[EXERCISE]
Copy out each line of the entries below in which the string "Super" appears.

[RECORDS TO PROCESS]
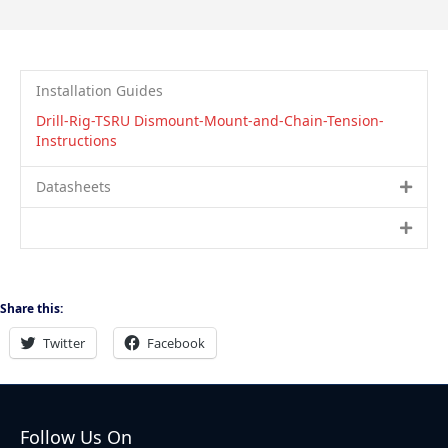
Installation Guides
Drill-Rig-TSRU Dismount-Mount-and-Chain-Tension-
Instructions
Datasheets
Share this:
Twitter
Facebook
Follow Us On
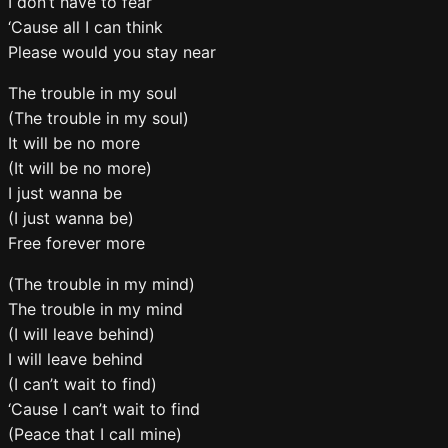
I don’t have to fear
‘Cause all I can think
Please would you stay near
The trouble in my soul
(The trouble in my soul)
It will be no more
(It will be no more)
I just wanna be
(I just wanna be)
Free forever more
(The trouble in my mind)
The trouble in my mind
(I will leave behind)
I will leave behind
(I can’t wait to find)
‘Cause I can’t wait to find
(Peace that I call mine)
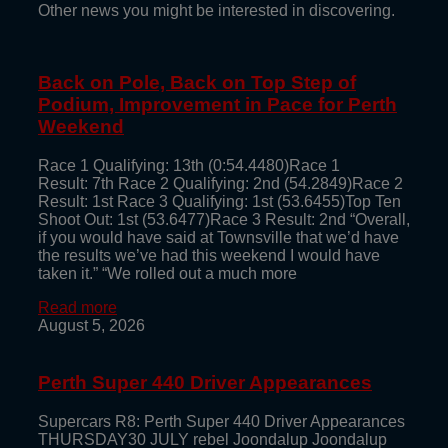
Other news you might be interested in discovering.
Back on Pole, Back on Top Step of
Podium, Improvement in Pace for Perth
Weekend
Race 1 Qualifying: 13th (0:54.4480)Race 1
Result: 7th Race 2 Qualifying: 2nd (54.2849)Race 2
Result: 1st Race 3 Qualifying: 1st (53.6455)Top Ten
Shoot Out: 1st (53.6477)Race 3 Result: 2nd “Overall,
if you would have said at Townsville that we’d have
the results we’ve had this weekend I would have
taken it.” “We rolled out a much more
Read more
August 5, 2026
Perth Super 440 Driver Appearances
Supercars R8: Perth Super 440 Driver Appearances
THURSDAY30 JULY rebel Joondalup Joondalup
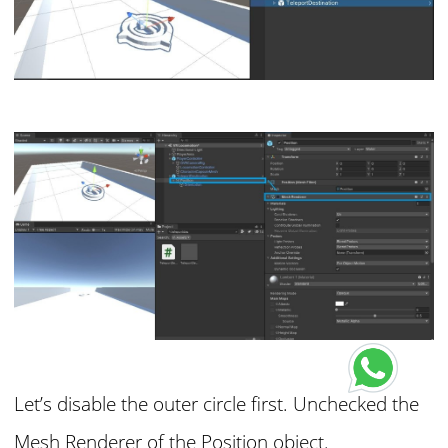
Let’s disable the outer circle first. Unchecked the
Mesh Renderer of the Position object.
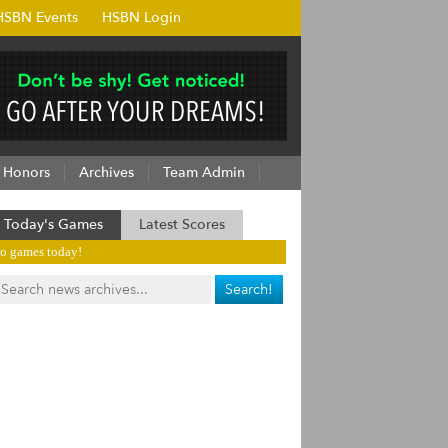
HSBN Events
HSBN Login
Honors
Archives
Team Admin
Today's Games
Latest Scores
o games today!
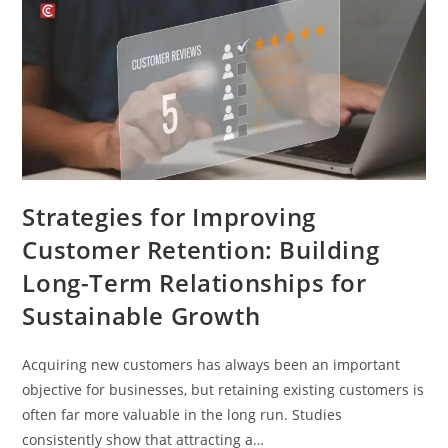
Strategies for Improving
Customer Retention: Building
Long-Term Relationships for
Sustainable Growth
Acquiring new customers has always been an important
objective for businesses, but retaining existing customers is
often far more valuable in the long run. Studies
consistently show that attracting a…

[RESPONSE BELOW]
Perth Super 440 Driver Appearances
Supercars R8: Perth Super 440 Driver Appearances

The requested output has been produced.